While such relatively minor details as the exact location of White House sexual episodes, and the ages of Monica and Chelsea might seem nitpicky in light of President Clinton’s behavior, they, along with the unquestioning repetition of the Gore story, illustrate the tendency of Jackson and other “conservative intellectuals” to simply cut and paste standardized soundbites without bothering to conduct even a modicum of research. Which includes the obligatory dogpile on the Clintons:

The Clinton administration was the most corrupt in the history of the Republic.

Oh? He spent all of his time having people killed, and yet he still managed to indulge in garden variety corruption? Then riddle me this, Mr. Jackson. If Clinton and/ or his administration was really so corrupt, then considering that right-wingers have spent literally decades working full steam to dig up dirt on him, why is it that they’ve never been able to make anything stick with any substance at all — and had to settle for impeaching him over a “blowjob in the Oval Office”? Why is it that when you juxtapose the actual unlawful offenses of the Clinton administration with those of… oh, say the past few Republican administrations, he comes out squeaky clean in comparison?

And this, mind you, was before The Former Guy came along and tipped the scales all the way into another galaxy.

Not content merely to saddle Clinton with the “corruption” whopper, he heaps on another one.

There has never been as polarizing a political figure in U.S. history as President William Jefferson Clinton.
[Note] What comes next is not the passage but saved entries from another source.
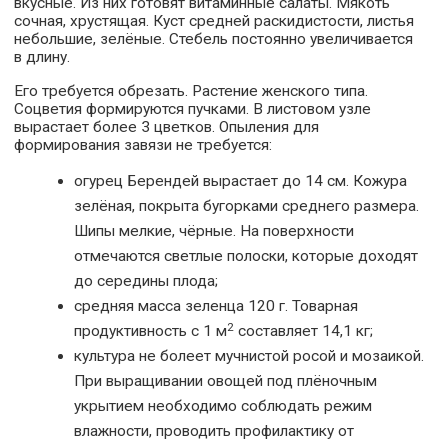
вкусные. Из них готовят витаминные салаты. Мякоть
сочная, хрустящая. Куст средней раскидистости, листья
небольшие, зелёные. Стебель постоянно увеличивается
в длину.
Его требуется обрезать. Растение женского типа.
Соцветия формируются пучками. В листовом узле
вырастает более 3 цветков. Опыления для
формирования завязи не требуется:
огурец Берендей вырастает до 14 см. Кожура
зелёная, покрыта бугорками среднего размера.
Шипы мелкие, чёрные. На поверхности
отмечаются светлые полоски, которые доходят
до середины плода;
средняя масса зеленца 120 г. Товарная
2
продуктивность с 1 м
составляет 14,1 кг;
культура не болеет мучнистой росой и мозаикой.
При выращивании овощей под плёночным
укрытием необходимо соблюдать режим
влажности, проводить профилактику от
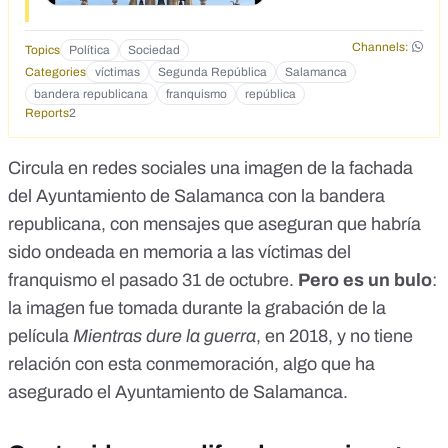
Channels:
Topics
Política
Sociedad
Categories
víctimas
Segunda República
Salamanca
bandera republicana
franquismo
república
Reports
2
Circula en redes sociales una imagen de la fachada
del Ayuntamiento de Salamanca con la bandera
republicana,
con mensajes que aseguran
que habría
sido ondeada
en memoria a las víctimas del
franquismo el pasado 31 de octubre
.
Pero es un bulo
:
la imagen fue tomada durante la grabación de la
película
Mientras dure la guerra
, en 2018, y no tiene
relación con esta conmemoración, algo que ha
asegurado el Ayuntamiento de Salamanca.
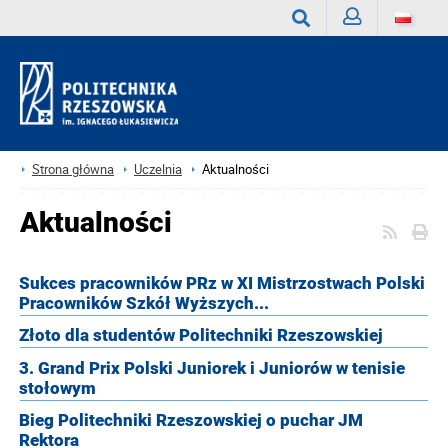
Zaloguj
Wyszukaj
Strona główna
Uczelnia
Aktualności
Aktualności
Sukces pracowników PRz w XI Mistrzostwach Polski
Pracowników Szkół Wyższych...
Złoto dla studentów Politechniki Rzeszowskiej
3. Grand Prix Polski Juniorek i Juniorów w tenisie
stołowym
Bieg Politechniki Rzeszowskiej o puchar JM
Rektora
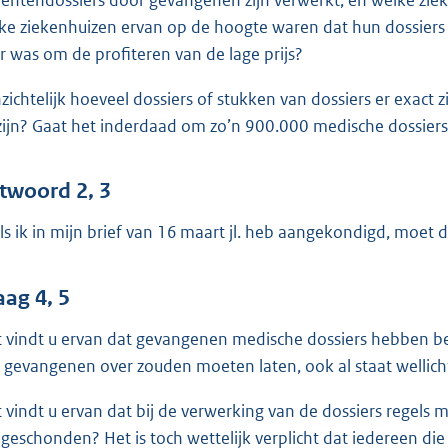
ke ziekenhuizen ervan op de hoogte waren dat hun dossier
r was om de profiteren van de lage prijs?
inzichtelijk hoeveel dossiers of stukken van dossiers er exact 
zijn? Gaat het inderdaad om zo’n 900.000 medische dossier
twoord 2, 3
ls ik in mijn brief van 16 maart jl. heb aangekondigd, moet
aag 4, 5
 vindt u ervan dat gevangenen medische dossiers hebben be
 gevangenen over zouden moeten laten, ook al staat wellicht n
 vindt u ervan dat bij de verwerking van de dossiers regels
n geschonden? Het is toch wettelijk verplicht dat iedereen d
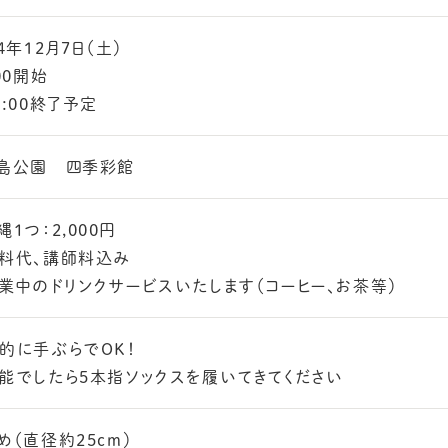
24年12月7日（土）
:00開始
2:00終了予定
島公園 四季彩館
縄１つ：2,000円
料代、講師料込み
業中のドリンクサービスいたします（コーヒー、お茶等）
的に手ぶらでOK！
能でしたら5本指ソックスを履いてきてください
め（直径約25cm）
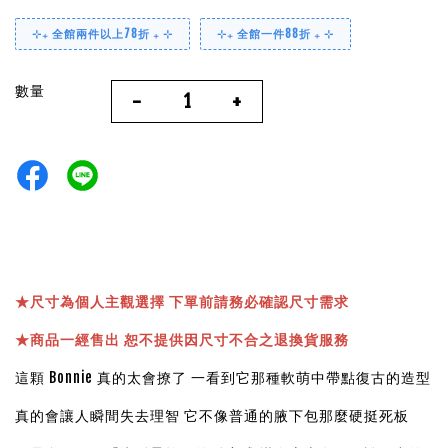
⊹₊ 全館兩件以上78折 ₊ ⊹
⊹₊ 全館一件88折 ₊ ⊹
數量
-
+
★
尺寸為個人主觀選擇 下單前請務必確認尺寸需求
★
商品一經售出 恕不提供因尺寸不合之退換貨服務
這顆 Bonnie 真的太會撩了 一看到它那種軟萌中帶點復古的造型
真的會讓人瞬間失去理智 它不像普通的腋下包那麼硬挺死板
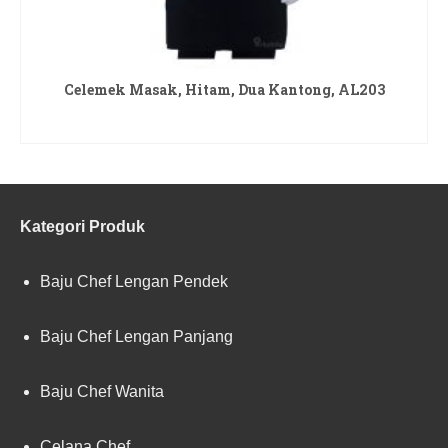
Celemek Masak, Hitam, Dua Kantong, AL203
READ MORE
Kategori Produk
Baju Chef Lengan Pendek
Baju Chef Lengan Panjang
Baju Chef Wanita
Celana Chef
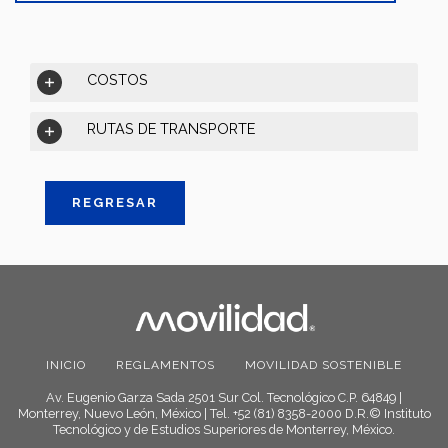
COSTOS
RUTAS DE TRANSPORTE
REGRESAR
INICIO
REGLAMENTOS
MOVILIDAD SOSTENIBLE
Av. Eugenio Garza Sada 2501 Sur Col. Tecnológico C.P. 64849 |
Monterrey, Nuevo León, México | Tel. +52 (81) 8358-2000 D.R.© Instituto
Tecnológico y de Estudios Superiores de Monterrey, México.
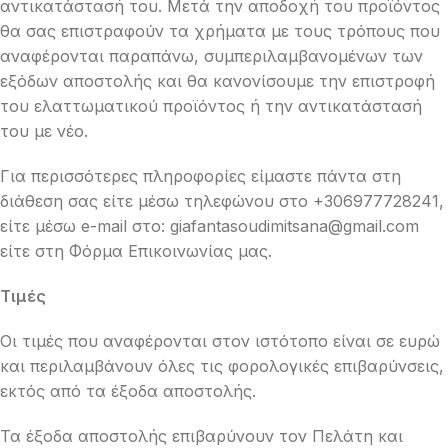
αντικατάστασή του. Μετά την αποδοχή του προϊόντος
θα σας επιστραφούν τα χρήματα με τους τρόπους που
αναφέρονται παραπάνω, συμπεριλαμβανομένων των
εξόδων αποστολής και θα κανονίσουμε την επιστροφή
του ελαττωματικού προϊόντος ή την αντικατάστασή
του με νέο.
Για περισσότερες πληροφορίες είμαστε πάντα στη
διάθεση σας είτε μέσω τηλεφώνου στο +306977728241,
είτε μέσω e-mail στο:
giafantasoudimitsana@gmail.com
είτε στη Φόρμα Επικοινωνίας μας.
Τιμές
Οι τιμές που αναφέρονται στον ιστότοπο είναι σε ευρώ
και περιλαμβάνουν όλες τις φορολογικές επιβαρύνσεις,
εκτός από τα έξοδα αποστολής.
Τα έξοδα αποστολής επιβαρύνουν τον Πελάτη και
Really? More polarizing than Jefferson Davis? Spiro Agnew? George Wallace? Orval Faubus? Lyndon LaRouche? Whether by design or willful ignorance, Jackson is conflating “polarizing” with “polarized”. There’s a huge difference. People are polarizing because of their actual words and actions. They’re polarized because of the words and actions of people who don’t like them. Abraham Lincoln was heavily polarized, but that doesn’t make him polarizing (though many people regarded him as such). The same is true of Bill and Hillary Clinton. They are often classified as controversial figures not because they actually did anything controversial — well, except maybe for the Lewinsky thing — but because their detractors have worked around the clock for a couple of generations to concoct controversy around them. Emails Benghazi emails.

Yet President Clinton was not at all extremist in his positions, and he made every effort to reach out to political opponents — even those who despised him. The real polarizing figures, on the other hand, not only take stances designed to benefit their base and no one else, they also show open disdain for those who do not share their ideology. This includes Ronald Reagan and many of his Republican enablers, and many Republicans since his time. It includes almost every Republican since George W. Bush, who haughtily declared that he had earned “political capital, and I intend to spend it”, and that Democrats could either “get aboard or be left behind”. When did Clinton ever strike such an arrogant posture?

In sum, Jackson’s opus is virtually a carbon copy of every other similar tome. It’s very, very short on genuine “liberal lies” but very heavy on straw men, and very heavy on “conservative comebacks” to them. The word comeback conjures up snarky juvenile retorts such as a schoolyard bully might make, and that’s exactly what Jackson et al traffic in. Their objective is to reduce political discourse to bumper sticker slogans, catch phrases and soundbites to attract attention and inflame hatred. (“Triggered!””Wokeism!” “Snowflake!” “Critical Race Theory!” “Grooming!”) For the unthinking, low-information mob they cater to, that’s all it takes.

One comment

  1. Jackson used to co-host a talk radio show in Boston in the mid to late 2000s. The show sounded like two of my high school classmates talking politics and I don’t mean that in a good way.